#### Action item
The following data has a line with "ces questions. Ains" and a line with "Circolare 153". Write out exactly those lines and all the lines between them.

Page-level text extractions
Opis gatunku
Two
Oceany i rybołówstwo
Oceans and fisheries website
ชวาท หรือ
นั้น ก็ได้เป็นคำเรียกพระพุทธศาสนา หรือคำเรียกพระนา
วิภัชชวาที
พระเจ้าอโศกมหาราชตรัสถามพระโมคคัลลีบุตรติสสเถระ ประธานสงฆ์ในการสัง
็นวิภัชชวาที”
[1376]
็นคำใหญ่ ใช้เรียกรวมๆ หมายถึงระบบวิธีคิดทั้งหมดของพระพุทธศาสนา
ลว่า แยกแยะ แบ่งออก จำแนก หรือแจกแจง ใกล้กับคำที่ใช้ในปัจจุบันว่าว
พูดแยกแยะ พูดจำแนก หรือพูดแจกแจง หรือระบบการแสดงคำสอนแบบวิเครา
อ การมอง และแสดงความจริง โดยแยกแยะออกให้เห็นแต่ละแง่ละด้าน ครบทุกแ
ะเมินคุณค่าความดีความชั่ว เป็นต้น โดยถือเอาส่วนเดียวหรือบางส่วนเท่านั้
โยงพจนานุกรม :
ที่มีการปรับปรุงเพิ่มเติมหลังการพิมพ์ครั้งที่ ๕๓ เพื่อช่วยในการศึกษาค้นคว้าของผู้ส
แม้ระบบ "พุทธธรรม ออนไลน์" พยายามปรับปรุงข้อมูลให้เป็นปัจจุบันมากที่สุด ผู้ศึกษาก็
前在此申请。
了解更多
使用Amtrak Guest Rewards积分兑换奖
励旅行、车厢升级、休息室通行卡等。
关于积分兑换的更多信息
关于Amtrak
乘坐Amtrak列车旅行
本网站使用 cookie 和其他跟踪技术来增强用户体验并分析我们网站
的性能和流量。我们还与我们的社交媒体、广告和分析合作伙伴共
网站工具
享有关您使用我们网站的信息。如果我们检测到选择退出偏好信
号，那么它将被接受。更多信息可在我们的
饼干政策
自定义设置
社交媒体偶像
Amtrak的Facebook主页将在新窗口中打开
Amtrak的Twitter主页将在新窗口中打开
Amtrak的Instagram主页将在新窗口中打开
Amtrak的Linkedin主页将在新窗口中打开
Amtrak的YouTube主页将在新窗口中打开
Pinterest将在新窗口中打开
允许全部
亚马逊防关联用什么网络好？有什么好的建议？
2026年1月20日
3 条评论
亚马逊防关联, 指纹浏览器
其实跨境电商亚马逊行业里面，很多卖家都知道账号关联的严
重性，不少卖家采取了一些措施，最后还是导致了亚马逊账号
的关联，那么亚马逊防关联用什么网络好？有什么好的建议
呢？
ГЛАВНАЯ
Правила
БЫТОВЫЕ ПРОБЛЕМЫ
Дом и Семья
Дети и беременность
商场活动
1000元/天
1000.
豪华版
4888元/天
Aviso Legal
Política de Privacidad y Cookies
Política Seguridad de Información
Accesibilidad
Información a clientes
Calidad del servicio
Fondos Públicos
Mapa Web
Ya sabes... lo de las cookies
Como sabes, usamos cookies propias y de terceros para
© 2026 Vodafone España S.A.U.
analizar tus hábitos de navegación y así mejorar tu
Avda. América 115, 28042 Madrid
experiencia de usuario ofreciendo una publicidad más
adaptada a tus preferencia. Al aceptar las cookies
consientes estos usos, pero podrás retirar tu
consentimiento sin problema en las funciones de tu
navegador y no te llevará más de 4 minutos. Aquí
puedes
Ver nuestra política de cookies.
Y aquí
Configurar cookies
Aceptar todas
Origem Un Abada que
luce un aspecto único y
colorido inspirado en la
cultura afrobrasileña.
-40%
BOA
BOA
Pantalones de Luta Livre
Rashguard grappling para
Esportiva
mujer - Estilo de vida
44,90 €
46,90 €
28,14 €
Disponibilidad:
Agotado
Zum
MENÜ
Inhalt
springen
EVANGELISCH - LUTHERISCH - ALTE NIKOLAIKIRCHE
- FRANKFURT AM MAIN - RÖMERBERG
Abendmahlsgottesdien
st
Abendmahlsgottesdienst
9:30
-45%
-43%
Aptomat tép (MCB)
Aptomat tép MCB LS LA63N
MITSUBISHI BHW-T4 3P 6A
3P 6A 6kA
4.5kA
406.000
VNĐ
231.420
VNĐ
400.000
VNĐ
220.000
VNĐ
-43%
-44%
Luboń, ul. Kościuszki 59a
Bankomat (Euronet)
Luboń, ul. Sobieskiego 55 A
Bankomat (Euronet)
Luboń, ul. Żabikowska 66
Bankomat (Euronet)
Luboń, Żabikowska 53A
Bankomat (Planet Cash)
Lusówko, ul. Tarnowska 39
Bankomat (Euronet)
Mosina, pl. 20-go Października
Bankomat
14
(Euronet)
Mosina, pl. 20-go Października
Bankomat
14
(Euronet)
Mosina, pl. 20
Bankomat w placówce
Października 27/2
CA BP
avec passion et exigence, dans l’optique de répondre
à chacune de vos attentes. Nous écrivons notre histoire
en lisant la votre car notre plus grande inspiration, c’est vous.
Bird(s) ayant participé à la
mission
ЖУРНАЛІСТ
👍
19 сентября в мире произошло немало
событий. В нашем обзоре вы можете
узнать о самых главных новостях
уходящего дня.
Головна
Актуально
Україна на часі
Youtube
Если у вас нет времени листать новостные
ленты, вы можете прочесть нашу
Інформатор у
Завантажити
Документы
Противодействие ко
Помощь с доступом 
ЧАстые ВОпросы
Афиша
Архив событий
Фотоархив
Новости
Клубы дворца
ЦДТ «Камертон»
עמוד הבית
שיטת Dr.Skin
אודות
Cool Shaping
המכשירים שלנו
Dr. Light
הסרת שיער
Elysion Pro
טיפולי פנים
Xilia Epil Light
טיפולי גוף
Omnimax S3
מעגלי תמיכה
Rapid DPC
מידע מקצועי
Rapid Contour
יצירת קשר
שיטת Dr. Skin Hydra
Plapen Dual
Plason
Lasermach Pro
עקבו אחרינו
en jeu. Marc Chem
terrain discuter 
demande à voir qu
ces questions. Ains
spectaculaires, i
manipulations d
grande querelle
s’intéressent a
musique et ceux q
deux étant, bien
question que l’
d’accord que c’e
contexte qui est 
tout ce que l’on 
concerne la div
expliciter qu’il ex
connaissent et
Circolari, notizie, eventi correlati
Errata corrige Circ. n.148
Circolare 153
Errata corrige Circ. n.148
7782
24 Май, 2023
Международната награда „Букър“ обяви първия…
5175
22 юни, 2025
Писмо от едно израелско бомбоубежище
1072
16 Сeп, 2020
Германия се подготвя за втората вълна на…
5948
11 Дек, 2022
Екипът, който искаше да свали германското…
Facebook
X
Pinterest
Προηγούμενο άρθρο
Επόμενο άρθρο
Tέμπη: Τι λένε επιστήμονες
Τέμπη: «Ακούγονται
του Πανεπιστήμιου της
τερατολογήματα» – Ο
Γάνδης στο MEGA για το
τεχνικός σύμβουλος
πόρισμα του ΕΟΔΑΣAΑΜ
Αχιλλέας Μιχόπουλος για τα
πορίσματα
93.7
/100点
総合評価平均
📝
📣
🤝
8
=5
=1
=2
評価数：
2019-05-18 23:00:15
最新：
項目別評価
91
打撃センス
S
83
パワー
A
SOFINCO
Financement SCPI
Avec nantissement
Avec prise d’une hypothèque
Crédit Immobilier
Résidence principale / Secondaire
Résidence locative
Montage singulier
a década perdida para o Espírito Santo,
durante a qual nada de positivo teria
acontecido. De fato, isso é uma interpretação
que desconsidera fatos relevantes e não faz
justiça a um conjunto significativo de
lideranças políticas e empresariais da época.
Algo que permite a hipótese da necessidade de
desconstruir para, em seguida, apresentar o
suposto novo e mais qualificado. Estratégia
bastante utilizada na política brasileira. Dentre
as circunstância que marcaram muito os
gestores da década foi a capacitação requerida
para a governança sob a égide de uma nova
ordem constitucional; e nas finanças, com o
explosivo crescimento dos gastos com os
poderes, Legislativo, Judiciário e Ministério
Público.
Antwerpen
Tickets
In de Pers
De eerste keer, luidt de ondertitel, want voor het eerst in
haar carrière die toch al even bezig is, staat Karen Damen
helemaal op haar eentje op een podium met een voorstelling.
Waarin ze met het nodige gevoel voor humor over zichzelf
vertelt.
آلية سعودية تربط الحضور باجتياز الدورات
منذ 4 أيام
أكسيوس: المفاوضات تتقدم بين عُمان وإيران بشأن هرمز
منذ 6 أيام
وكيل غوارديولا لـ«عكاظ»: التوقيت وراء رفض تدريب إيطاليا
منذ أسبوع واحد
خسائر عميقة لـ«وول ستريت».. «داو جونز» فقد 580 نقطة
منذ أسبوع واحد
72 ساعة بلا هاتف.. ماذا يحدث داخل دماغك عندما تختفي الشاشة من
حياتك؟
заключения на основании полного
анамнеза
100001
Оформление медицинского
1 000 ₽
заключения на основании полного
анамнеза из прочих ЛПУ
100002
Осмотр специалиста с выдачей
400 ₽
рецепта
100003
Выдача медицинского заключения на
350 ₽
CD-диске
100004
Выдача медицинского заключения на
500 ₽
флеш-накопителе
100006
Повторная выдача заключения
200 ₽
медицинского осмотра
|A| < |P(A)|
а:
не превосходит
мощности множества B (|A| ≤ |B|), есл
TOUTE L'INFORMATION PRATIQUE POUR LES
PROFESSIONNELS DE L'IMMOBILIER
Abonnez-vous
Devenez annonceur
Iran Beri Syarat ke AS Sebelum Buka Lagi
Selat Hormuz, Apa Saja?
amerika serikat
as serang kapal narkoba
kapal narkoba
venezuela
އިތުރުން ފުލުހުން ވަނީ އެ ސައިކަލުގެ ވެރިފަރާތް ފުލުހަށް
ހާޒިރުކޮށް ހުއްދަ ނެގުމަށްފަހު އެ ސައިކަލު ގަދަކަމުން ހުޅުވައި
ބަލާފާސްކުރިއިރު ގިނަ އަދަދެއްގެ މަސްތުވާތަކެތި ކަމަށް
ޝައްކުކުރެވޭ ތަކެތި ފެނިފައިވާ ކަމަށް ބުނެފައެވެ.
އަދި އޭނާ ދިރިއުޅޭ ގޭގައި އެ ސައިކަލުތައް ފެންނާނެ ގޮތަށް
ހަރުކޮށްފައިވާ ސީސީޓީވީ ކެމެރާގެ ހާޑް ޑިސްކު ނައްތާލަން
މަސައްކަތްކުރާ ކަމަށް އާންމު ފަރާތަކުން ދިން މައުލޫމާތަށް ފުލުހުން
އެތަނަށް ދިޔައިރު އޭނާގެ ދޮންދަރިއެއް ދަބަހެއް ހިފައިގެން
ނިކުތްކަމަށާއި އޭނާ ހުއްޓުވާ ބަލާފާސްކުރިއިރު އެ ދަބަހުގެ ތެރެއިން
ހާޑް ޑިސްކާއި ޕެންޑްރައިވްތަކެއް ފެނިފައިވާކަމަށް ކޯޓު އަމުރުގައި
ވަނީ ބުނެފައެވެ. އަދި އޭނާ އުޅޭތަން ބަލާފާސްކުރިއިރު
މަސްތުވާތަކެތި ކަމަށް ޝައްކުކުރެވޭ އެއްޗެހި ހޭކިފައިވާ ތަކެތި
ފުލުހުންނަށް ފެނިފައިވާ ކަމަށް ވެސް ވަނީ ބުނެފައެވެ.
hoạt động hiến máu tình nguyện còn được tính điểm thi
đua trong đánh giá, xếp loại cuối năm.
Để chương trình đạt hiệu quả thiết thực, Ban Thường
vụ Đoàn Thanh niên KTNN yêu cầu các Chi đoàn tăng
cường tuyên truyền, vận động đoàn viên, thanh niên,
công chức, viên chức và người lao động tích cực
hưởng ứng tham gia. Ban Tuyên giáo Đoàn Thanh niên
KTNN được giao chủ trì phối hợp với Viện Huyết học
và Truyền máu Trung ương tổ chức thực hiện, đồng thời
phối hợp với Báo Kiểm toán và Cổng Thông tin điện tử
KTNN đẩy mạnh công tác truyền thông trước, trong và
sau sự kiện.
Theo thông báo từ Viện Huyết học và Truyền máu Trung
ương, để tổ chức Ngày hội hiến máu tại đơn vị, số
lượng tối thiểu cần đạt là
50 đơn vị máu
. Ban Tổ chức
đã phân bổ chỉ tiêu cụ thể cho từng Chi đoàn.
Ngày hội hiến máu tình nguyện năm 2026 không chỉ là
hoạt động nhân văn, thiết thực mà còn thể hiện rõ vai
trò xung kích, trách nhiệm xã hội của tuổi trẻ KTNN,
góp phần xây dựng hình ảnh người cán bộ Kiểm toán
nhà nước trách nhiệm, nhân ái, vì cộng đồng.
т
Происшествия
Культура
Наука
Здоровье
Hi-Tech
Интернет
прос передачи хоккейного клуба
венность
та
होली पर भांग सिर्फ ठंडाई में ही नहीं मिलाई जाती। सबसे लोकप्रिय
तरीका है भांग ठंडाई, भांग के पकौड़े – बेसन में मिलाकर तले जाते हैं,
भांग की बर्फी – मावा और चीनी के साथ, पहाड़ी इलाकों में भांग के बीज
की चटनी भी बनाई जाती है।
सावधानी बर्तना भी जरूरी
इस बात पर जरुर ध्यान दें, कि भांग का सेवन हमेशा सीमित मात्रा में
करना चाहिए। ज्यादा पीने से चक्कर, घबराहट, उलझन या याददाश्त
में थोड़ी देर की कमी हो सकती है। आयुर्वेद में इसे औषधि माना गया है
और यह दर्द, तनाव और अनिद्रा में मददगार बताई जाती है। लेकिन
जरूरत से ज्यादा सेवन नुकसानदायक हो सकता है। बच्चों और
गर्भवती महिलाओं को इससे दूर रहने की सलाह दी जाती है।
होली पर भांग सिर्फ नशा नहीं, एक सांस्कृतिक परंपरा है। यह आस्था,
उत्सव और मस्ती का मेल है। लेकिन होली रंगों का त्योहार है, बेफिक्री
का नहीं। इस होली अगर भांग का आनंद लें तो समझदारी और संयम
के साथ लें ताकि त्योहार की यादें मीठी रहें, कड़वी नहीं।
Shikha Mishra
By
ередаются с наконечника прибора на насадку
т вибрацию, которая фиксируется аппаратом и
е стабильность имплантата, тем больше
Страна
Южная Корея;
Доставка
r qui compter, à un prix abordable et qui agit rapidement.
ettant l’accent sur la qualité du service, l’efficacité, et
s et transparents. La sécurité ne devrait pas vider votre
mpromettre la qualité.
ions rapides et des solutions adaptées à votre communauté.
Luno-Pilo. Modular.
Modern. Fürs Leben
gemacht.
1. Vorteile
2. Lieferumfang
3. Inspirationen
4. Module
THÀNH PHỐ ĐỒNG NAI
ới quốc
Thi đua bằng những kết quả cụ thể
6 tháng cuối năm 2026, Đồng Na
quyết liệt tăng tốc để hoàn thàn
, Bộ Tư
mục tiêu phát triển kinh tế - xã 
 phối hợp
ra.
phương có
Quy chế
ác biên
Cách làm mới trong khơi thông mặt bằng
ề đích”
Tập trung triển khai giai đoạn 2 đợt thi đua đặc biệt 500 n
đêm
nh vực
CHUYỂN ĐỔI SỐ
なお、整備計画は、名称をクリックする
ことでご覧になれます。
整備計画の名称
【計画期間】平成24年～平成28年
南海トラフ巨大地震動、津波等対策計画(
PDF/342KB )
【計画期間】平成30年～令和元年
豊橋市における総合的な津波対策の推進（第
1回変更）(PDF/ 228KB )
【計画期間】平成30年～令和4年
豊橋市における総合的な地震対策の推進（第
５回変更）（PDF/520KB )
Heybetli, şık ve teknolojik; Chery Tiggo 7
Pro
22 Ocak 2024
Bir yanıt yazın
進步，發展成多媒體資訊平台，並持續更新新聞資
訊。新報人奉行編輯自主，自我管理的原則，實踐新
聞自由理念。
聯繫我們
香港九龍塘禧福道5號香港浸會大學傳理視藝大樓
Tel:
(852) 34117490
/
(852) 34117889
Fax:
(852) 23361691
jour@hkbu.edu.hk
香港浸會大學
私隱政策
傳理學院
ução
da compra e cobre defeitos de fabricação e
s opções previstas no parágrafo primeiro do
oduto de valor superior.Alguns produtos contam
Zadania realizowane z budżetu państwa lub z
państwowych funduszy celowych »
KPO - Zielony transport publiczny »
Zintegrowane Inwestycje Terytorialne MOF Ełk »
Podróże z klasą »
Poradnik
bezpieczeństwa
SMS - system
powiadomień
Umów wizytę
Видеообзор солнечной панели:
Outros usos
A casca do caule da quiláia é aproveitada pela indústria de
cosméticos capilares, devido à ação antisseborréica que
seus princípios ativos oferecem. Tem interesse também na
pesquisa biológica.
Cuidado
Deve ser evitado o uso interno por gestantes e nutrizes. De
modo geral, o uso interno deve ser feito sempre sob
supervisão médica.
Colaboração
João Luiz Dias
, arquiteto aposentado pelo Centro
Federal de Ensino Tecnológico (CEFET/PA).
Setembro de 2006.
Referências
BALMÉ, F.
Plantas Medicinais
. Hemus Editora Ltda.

#### Answer area
ces questions. Ains
spectaculaires, i
manipulations d
grande querelle
s’intéressent a
musique et ceux q
deux étant, bien
question que l’
d’accord que c’e
contexte qui est 
tout ce que l’on 
concerne la div
expliciter qu’il ex
connaissent et
Circolari, notizie, eventi correlati
Errata corrige Circ. n.148
Circolare 153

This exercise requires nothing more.